A/B Test Sample Size Calculator
Use this calculator to estimate how many users you need per variation before calling an A/B test. This follows the same core approach popularized by Evan Miller: baseline conversion rate + minimum detectable effect + significance + power.
What this Evan Miller sample size calculator is doing
When teams run A/B tests, the biggest mistake is often stopping too early. A result can look “promising” after a day or two, but still be mostly noise. This calculator helps you avoid that trap by estimating the minimum users needed in each variant before comparing outcomes.
In practical terms, this tool answers one question: “How much traffic do I need so I can trust my test result?”
Why sample size matters in experimentation
- Too small a sample: high chance of false positives and unstable lifts.
- Right-sized sample: better confidence in real performance differences.
- Too large a sample: slower decisions and wasted opportunity cost.
A good plan balances speed with reliability. That’s exactly what significance and power are for.
Inputs explained
1) Baseline conversion rate
Your current control performance. If your landing page converts 8 out of 100 visitors, baseline is 8%.
2) Minimum Detectable Effect (MDE)
The smallest lift that matters to your business. If baseline is 10% and MDE is 20%, your variant target is 12% (10% × 1.20).

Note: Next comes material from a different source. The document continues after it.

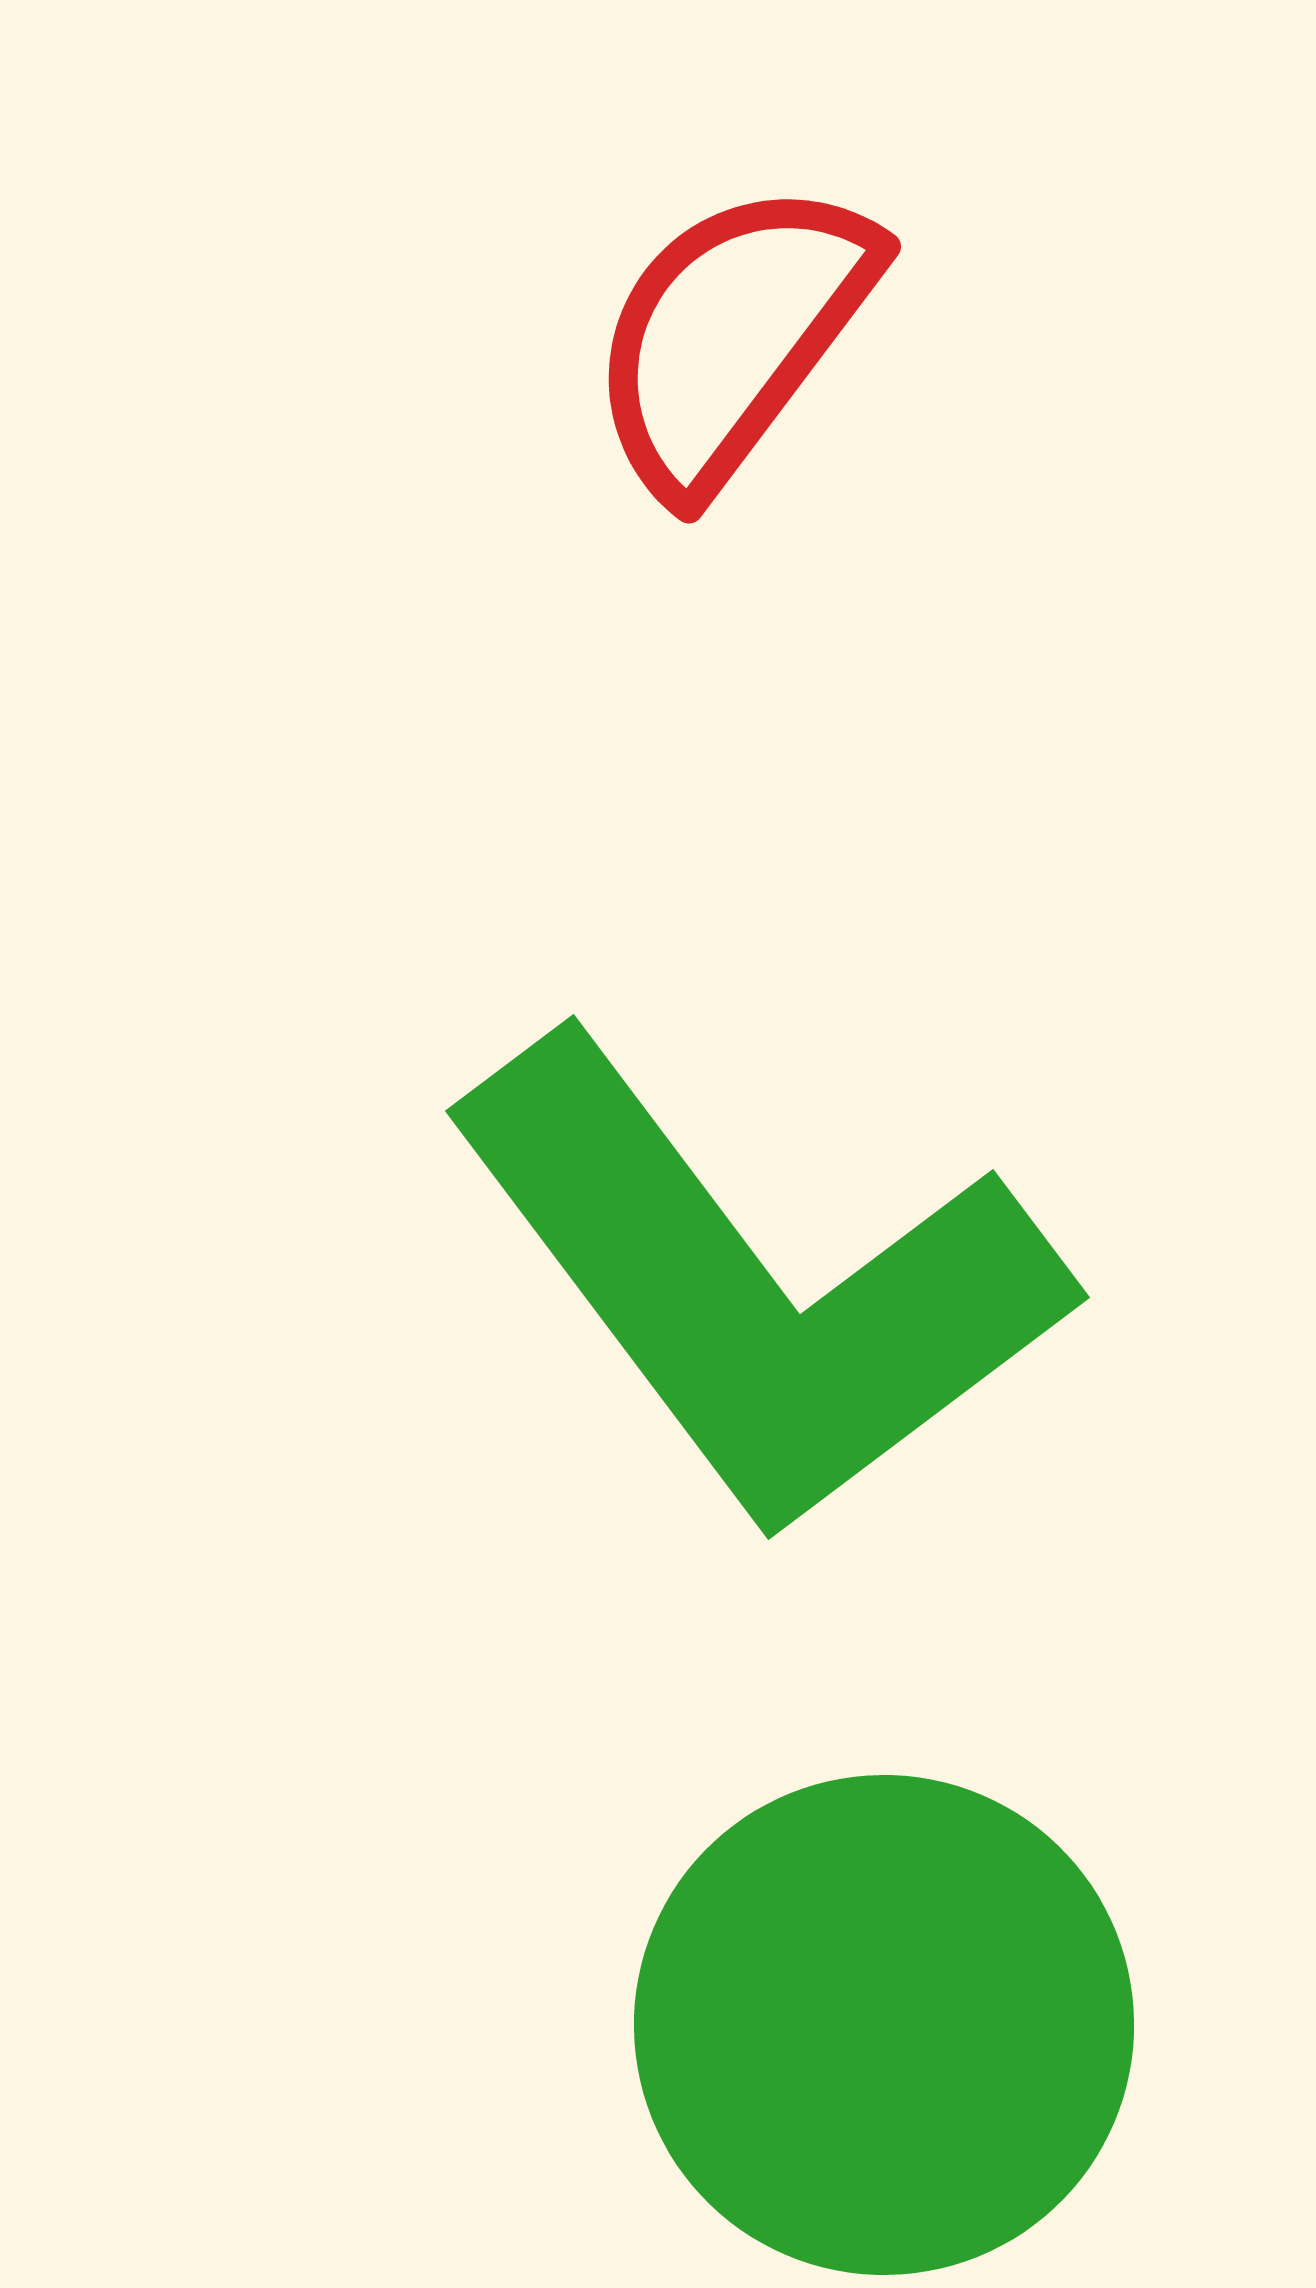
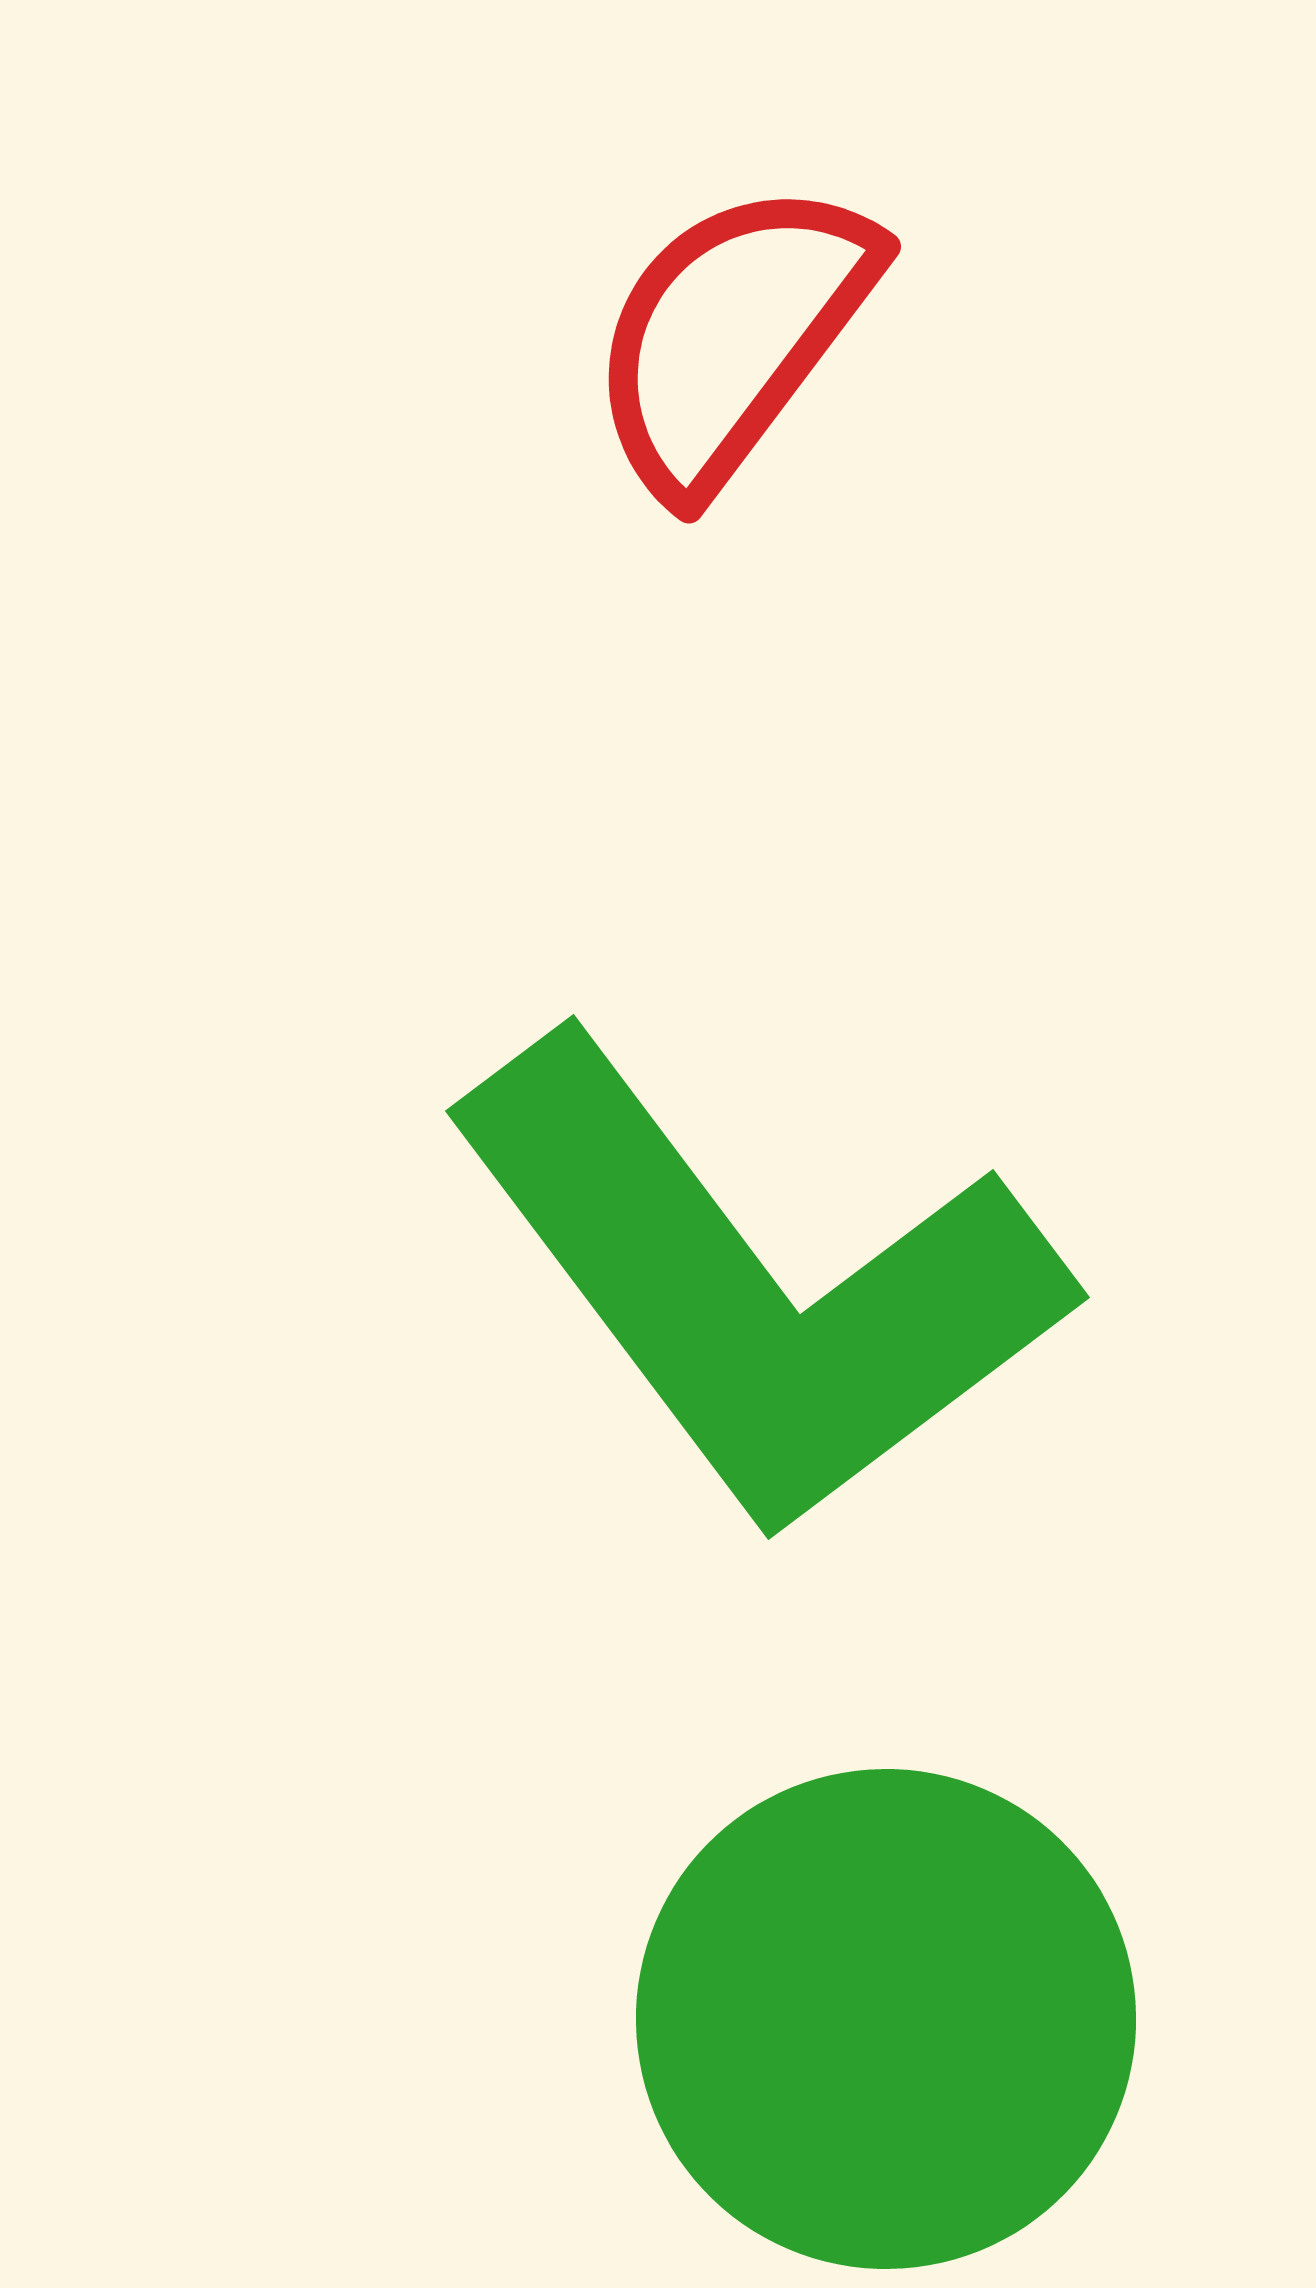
green circle: moved 2 px right, 6 px up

3) Significance level (alpha)
Usually 5%. This controls Type I error (false positive risk).
4) Statistical power
Usually 80% or 90%. This controls Type II error (missing a real effect).
Formula used (two-sided test, two proportions)
The calculator uses the standard normal approximation for two-proportion tests:
n per group = ((z1-α/2 √(2p̄(1-p̄)) + zpower √(p1(1-p1) + p2(1-p2)))²) / (p2 - p1)²
Where:
- p1 = baseline conversion rate
- p2 = expected variant rate after MDE lift
- p̄ = (p1 + p2) / 2
How to use this in the real world
- Pick a realistic MDE based on business value, not wishful thinking.
- Run your test until each variant reaches the estimated sample size.
- Avoid peeking and repeatedly stopping/restarting.
- Check secondary metrics (revenue per visitor, retention, quality).
Example
Suppose baseline conversion is 10%, MDE is 15%, alpha is 5%, and power is 80%. You may need several thousand users per variant before a reliable read. If your site gets limited traffic, either accept a larger MDE or run longer.
Common pitfalls
- Declaring winners after only a few hundred sessions.
- Changing targeting rules mid-test.
- Using post-hoc segments without correction.
- Ignoring practical significance (small but statistically significant lift).
Final note
This calculator is a planning tool, not a guarantee. Real experiments can have seasonality, novelty effects, and tracking issues. Use this estimate to set expectations, then run disciplined tests and validate implementation quality before shipping changes.